One must sympathise with them, but in some respects they have made the situation worse.
Instead of nurturing and rewarding what skilled workers we had and trying to produce more, affirmative action, cronyism, bureaucratic frustration and anxieties about the future of their children have driven thousands away to other economies which have snapped them up.
Meanwhile, our unskilled masses have languished in unemployment as our labour laws have made it impossible to employ them at cheap rates, or easily dismiss those who prove incompetent, so that employers would rather not take them on in the first place.
The result is that South Africa is falling between stools in this economically competitive world.
We can neither compete favour-ably with the developed world as an exporter of hi-tech goods, because we don't have the skills, nor can we compete with the likes of India and China in the production of cheap, mass-consumer goods, because our trade unions won't allow the low wages to make that possible.
So the unemployed stay that way. Poor and unemployable.
Nor has the ANC been able to improve the quality of education to significantly close the skills gap.
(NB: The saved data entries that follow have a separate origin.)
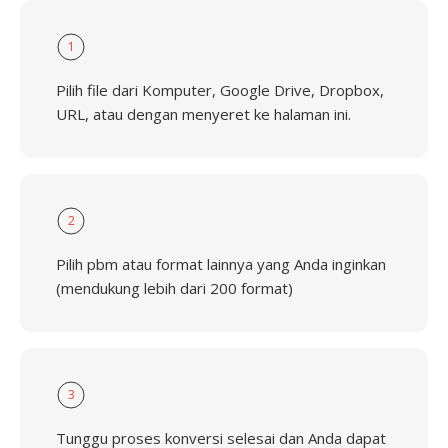
1
Pilih file dari Komputer, Google Drive, Dropbox,
URL, atau dengan menyeret ke halaman ini.
2
Pilih pbm atau format lainnya yang Anda inginkan
(mendukung lebih dari 200 format)
3
Tunggu proses konversi selesai dan Anda dapat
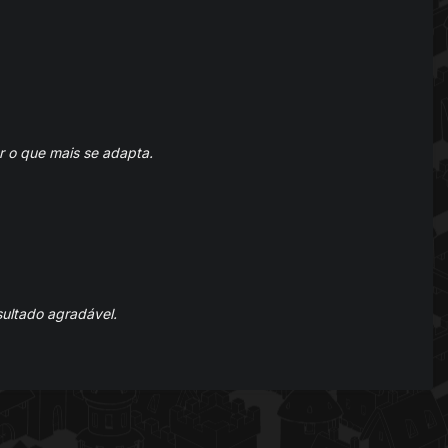
r o que mais se adapta.
sultado agradável.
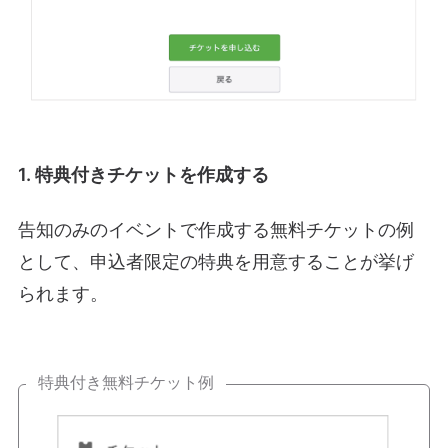
1. 特典付きチケットを作成する
告知のみのイベントで作成する無料チケットの例
として、申込者限定の特典を用意することが挙げ
られます。
特典付き無料チケット例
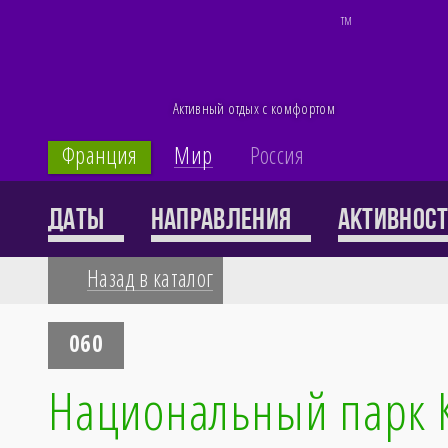
TM
Активный отдых с комфортом
Франция
Мир
Россия
Каталог
Даты
Направления
Активнос
Назад в каталог
71 тур
060
Национальный парк 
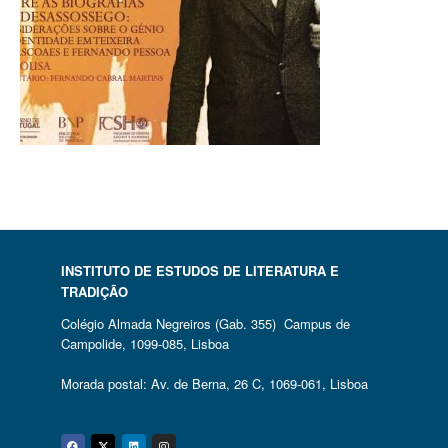
INSTITUTO DE ESTUDOS DE LITERATURA E
TRADIÇÃO
Colégio Almada Negreiros (Gab. 355) Campus de
Campolide, 1099-085, Lisboa
Morada postal: Av. de Berna, 26 C, 1069-061, Lisboa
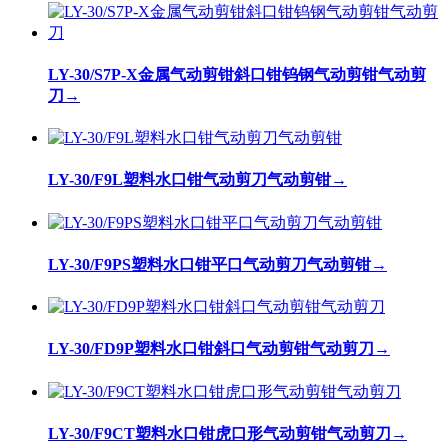
LY-30/S7P-X金属气动剪钳斜口钳钨钢气动剪钳气动剪
刀
→
LY-30/F9L塑料水口钳气动剪刀气动剪钳
→
LY-30/F9PS塑料水口钳平口气动剪刀气动剪钳
→
LY-30/FD9P塑料水口钳斜口气动剪钳气动剪刀
→
LY-30/F9CT塑料水口钳虎口形气动剪钳气动剪刀
→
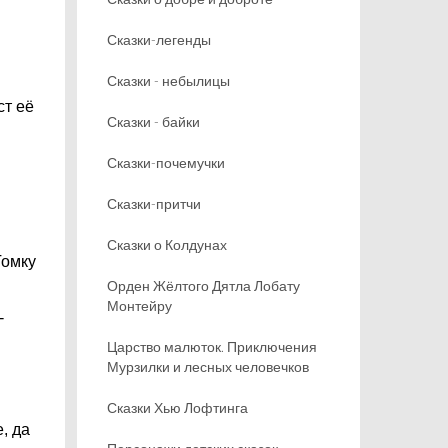
Сказки-легенды
Сказки - небылицы
ст её
Сказки - байки
Сказки-почемучки
Сказки-притчи
Сказки о Колдунах
Томку
Орден Жёлтого Дятла Лобату
Монтейру
-
Царство малюток. Приключения
Мурзилки и лесных человечков
Сказки Хью Лофтинга
, да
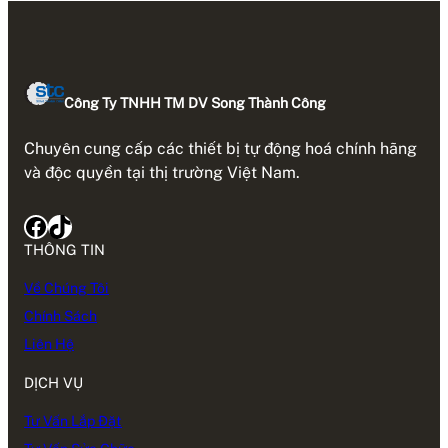
Công Ty TNHH TM DV Song Thành Công
Chuyên cung cấp các thiết bị tự động hoá chính hãng
và độc quyền tại thị trường Việt Nam.
Facebook
TikTok
THÔNG TIN
Về Chúng Tôi
Chính Sách
Liên Hệ
DỊCH VỤ
Tư Vấn Lắp Đặt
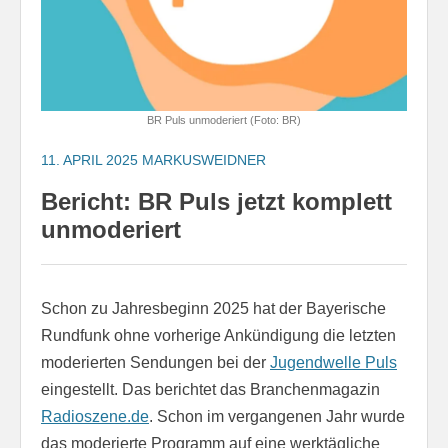
BR Puls unmoderiert (Foto: BR)
11. APRIL 2025
MARKUSWEIDNER
Bericht: BR Puls jetzt komplett
unmoderiert
Schon zu Jahresbeginn 2025 hat der Bayerische
Rundfunk ohne vorherige Ankündigung die letzten
moderierten Sendungen bei der
Jugendwelle Puls
eingestellt. Das berichtet das Branchenmagazin
Radioszene.de
. Schon im vergangenen Jahr wurde
das moderierte Programm auf eine werktägliche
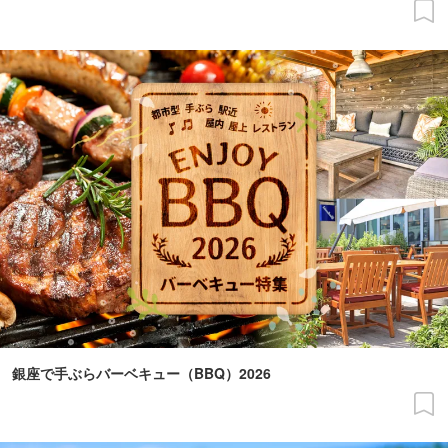
銀座で手ぶらバーベキュー（BBQ）2026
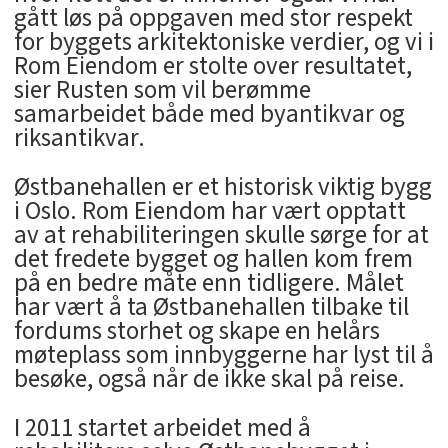
gått løs på oppgaven med stor respekt
for byggets arkitektoniske verdier, og vi i
Rom Eiendom er stolte over resultatet,
sier Rusten som vil berømme
samarbeidet både med byantikvar og
riksantikvar.
Østbanehallen er et historisk viktig bygg
i Oslo. Rom Eiendom har vært opptatt
av at rehabiliteringen skulle sørge for at
det fredete bygget og hallen kom frem
på en bedre måte enn tidligere. Målet
har vært å ta Østbanehallen tilbake til
fordums storhet og skape en helårs
møteplass som innbyggerne har lyst til å
besøke, også når de ikke skal på reise.
I 2011 startet arbeidet med å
We have one of the world's most expensive education systems producing one of the world's worst results, with tens of thousands of school dropouts joining the ranks of the unemployed each year.
Our level of youth unemployment is alarming, and surely closely related to our appalling crime rate.
The problem is poor teaching, especially in rural areas, where many of the teachers are under-qualified and under-motivated relics from the old Bantu Education system. But they can't be dismissed because their unions won't allow it.
This is the vice in which Zuma will find himself squeezed. He understands the problem.
In an interview with the Financial Mail earlier this year, he noted that while many politicians speak of the need to help the poor, none actually speak for the poor. They are an unrepresented group and in many respects the unions, who are the most vocal in expressing their pro-poor sentiments, are their worst enemies.
Zuma even suggested a deal with business, similar to one concluded between business, labour and government in Ireland, which might include some unionist concessions to make it easier for young school-leavers to get jobs.
But Cosatu came down on him like a ton of bricks and Zuma quickly retracted. With supporters like that, who needs enemies?
Sparks is a veteran journalist and political commentator.